Symposium: MMN, music, and life span
Wednesday, Sep 9, 2015
Do formal and informal musical activities accelerate the development of neural sound discrimination?
Deparment of Music, University of Jyväskylä, Jyväskylä, Finland
Cross-sectional mismatch negativity (MMN) studies have revealed enhanced neural sound discrimination in musicians. However, it is unclear whether these augmentations reflect experience-induced plasticity or pre-training neural enhancement in individuals who seek out and persist in musical training.
Our recent longitudinal studies indicate that school-aged children who receive formal musical training show greater increase in MMN and P3a amplitudes with age than children without musical training. Importantly, there was no evidence for pre-training group differences in response amplitudes. In a related cross-sectional study, we found ERP and behavioral evidence that suggests improved executive functions and top-down control over auditory novelty processing in musically trained children and adolescents.

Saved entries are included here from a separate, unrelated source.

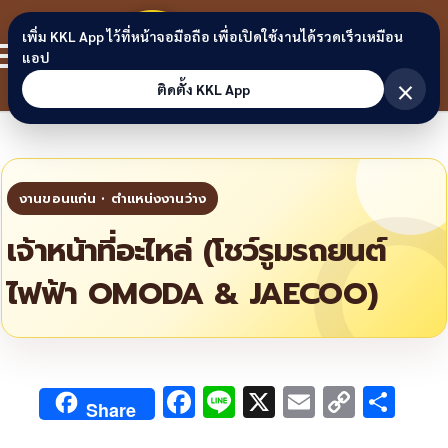
Skip to content
ขอนแก่น
เพิ่ม KKL App ไว้ที่หน้าจอมือถือ เพื่อเปิดใช้งานได้รวดเร็วเหมือน
สมาชิก
แอป
ลิงก์
×
ติดตั้ง KKL App
เจ้าหน้าที่อะไหล่ (โชว์รูมรถยนต์
ไฟฟ้า OMODA & JAECOO)
F
Li
X
E
C
S
Share
ac
n
m
o
h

In a second set of studies, we explored the relation between informal musical activities and neural sound discrimination in preschool-aged children. Children who attended a musical playschool from the age of 2 to 6 years displayed more rapid development of MMN-like responses than those with shorter attendance at a musical playschool.
Compared to previous cross sectional studies, our longitudinal data provides better evidence for a causal role of musical experience in shaping the development of neural sound discrimination reflected by the MMN and P3a. They do not however refute the possibility that, in addition to musical experience, genetic factors might also contribute to differences in MMN–P3a complex between musicians and non-musicians.